_YOUR GOAL_. Each line from the one that holds "Whatever we discussed till now, only dealt" to the end of the entries is to be given again exactly. Do not include pictures.

+++ DATA RECORDS +++

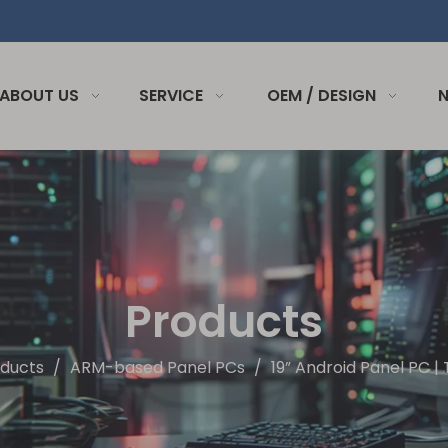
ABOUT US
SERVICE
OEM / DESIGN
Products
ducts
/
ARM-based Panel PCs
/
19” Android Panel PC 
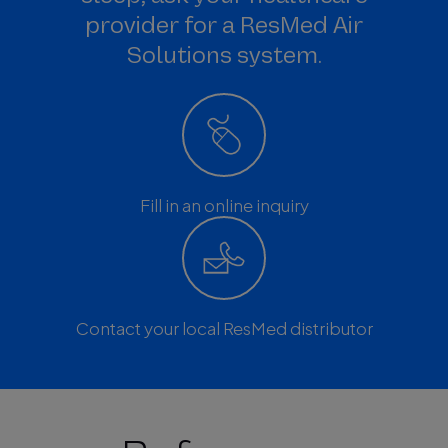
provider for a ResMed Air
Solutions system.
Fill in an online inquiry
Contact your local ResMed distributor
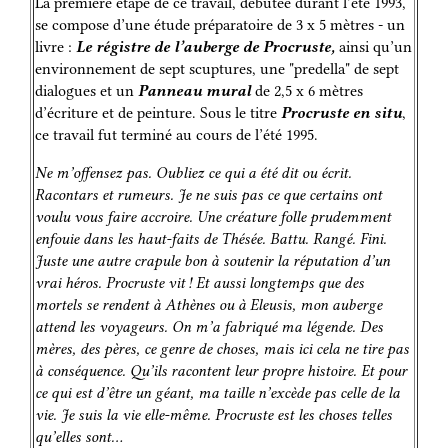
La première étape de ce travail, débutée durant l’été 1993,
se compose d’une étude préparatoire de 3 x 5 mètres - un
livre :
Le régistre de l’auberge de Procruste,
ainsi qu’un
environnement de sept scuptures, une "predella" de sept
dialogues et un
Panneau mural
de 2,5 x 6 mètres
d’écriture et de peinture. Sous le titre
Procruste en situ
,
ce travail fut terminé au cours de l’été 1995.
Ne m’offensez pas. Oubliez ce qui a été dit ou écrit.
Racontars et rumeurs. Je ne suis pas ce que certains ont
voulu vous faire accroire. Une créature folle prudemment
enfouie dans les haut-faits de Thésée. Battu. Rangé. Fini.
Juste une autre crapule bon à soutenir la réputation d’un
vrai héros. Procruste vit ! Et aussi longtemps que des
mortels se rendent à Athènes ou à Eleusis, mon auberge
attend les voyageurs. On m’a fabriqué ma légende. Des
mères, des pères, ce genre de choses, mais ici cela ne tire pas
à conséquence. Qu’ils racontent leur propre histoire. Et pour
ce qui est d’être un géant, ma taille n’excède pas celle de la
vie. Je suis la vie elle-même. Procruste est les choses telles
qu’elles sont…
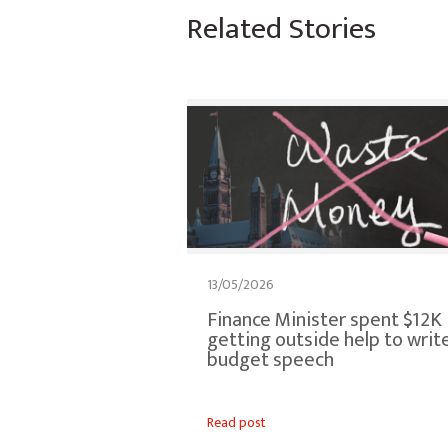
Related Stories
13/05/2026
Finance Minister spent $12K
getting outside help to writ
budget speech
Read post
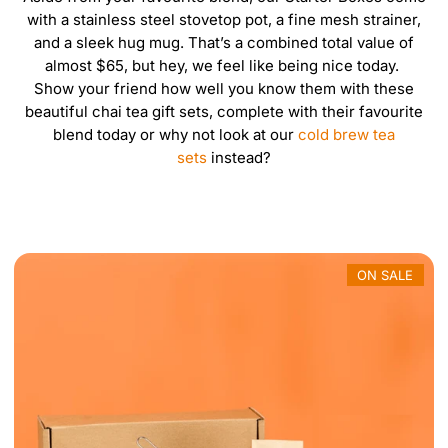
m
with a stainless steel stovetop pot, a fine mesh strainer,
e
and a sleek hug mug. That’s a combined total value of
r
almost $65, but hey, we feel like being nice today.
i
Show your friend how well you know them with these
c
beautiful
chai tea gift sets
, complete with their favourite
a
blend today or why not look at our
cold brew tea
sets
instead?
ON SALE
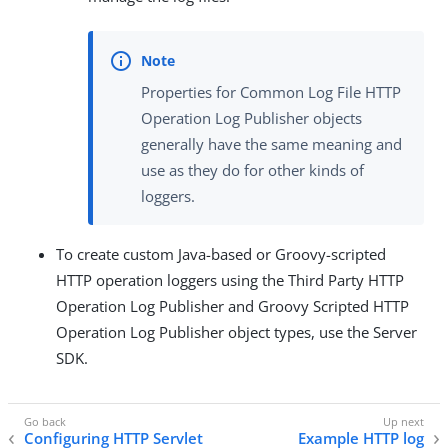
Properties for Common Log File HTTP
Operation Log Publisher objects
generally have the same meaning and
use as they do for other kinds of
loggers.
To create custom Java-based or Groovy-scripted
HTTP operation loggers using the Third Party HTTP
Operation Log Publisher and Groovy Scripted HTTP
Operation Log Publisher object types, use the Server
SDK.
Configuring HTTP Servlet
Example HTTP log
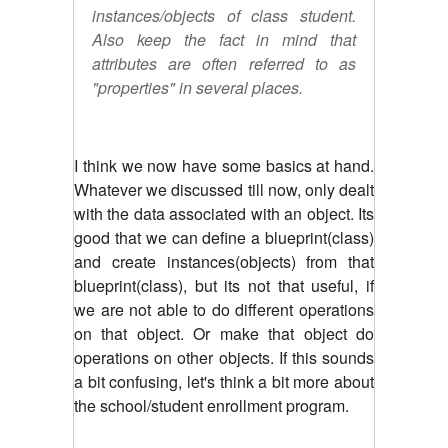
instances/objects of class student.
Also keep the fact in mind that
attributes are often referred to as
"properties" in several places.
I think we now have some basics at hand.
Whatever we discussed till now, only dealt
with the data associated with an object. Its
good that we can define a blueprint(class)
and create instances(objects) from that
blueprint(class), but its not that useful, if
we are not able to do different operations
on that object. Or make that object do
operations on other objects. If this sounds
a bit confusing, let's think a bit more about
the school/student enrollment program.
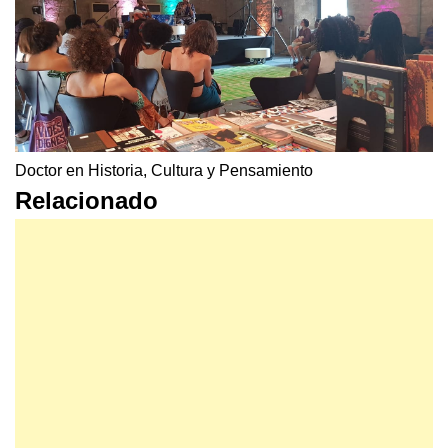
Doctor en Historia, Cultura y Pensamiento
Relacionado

+++

_EXERCISE RESULT_.
Whatever we discussed till now, only dealt
with the data associated with an object. Its
good that we can define a blueprint(class)
and create instances(objects) from that
blueprint(class), but its not that useful, if
we are not able to do different operations
on that object. Or make that object do
operations on other objects. If this sounds
a bit confusing, let's think a bit more about
the school/student enrollment program.
Doctor en Historia, Cultura y Pensamiento
Relacionado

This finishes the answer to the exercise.